* _TRY IT_:
Give every line of the records exactly, please, from the first up to and including the one containing "像(JPEG,PNG,GIF,PDF)に変換、またはAdobe".
──────── RECORDS TO PROCESS ────────
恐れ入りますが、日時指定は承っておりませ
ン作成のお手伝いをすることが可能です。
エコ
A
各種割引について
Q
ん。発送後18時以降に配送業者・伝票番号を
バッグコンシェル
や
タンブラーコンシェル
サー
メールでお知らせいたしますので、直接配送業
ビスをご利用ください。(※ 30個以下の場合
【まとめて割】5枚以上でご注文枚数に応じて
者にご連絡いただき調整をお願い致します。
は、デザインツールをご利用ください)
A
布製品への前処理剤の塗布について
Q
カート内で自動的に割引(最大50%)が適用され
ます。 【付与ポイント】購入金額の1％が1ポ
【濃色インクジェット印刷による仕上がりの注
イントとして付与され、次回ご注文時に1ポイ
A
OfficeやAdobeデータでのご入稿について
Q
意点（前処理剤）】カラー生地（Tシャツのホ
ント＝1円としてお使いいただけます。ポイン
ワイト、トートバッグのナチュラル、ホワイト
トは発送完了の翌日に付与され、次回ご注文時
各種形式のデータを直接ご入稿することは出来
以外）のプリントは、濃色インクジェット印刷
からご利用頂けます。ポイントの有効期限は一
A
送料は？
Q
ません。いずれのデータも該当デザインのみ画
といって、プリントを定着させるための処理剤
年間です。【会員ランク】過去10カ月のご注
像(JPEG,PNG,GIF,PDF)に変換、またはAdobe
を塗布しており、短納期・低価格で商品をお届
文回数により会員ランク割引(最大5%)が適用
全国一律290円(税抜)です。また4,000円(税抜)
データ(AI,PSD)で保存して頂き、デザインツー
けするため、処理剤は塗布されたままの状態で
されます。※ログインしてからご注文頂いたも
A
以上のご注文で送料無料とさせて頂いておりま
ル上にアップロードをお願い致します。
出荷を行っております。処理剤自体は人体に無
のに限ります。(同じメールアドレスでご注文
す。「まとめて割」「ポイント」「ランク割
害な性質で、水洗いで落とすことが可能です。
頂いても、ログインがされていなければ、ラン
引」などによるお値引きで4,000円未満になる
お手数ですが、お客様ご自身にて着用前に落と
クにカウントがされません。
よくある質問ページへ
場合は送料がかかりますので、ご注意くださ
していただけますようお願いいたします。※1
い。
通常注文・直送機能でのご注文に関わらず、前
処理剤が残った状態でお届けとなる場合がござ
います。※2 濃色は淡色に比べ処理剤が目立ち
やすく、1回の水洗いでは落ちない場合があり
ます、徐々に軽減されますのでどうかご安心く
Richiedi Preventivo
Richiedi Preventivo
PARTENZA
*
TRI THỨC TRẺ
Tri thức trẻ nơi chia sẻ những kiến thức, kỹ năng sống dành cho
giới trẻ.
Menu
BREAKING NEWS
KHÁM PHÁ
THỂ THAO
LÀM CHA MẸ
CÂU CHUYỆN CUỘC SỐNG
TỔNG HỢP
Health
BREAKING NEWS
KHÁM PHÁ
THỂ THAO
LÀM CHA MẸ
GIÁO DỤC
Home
────────
* _WRITTEN ANSWER_:
恐れ入りますが、日時指定は承っておりませ
ン作成のお手伝いをすることが可能です。
エコ
A
各種割引について
Q
ん。発送後18時以降に配送業者・伝票番号を
バッグコンシェル
や
タンブラーコンシェル
サー
メールでお知らせいたしますので、直接配送業
ビスをご利用ください。(※ 30個以下の場合
【まとめて割】5枚以上でご注文枚数に応じて
者にご連絡いただき調整をお願い致します。
は、デザインツールをご利用ください)
A
布製品への前処理剤の塗布について
Q
カート内で自動的に割引(最大50%)が適用され
ます。 【付与ポイント】購入金額の1％が1ポ
【濃色インクジェット印刷による仕上がりの注
イントとして付与され、次回ご注文時に1ポイ
A
OfficeやAdobeデータでのご入稿について
Q
意点（前処理剤）】カラー生地（Tシャツのホ
ント＝1円としてお使いいただけます。ポイン
ワイト、トートバッグのナチュラル、ホワイト
トは発送完了の翌日に付与され、次回ご注文時
各種形式のデータを直接ご入稿することは出来
以外）のプリントは、濃色インクジェット印刷
からご利用頂けます。ポイントの有効期限は一
A
送料は？
Q
ません。いずれのデータも該当デザインのみ画
といって、プリントを定着させるための処理剤
年間です。【会員ランク】過去10カ月のご注
像(JPEG,PNG,GIF,PDF)に変換、またはAdobe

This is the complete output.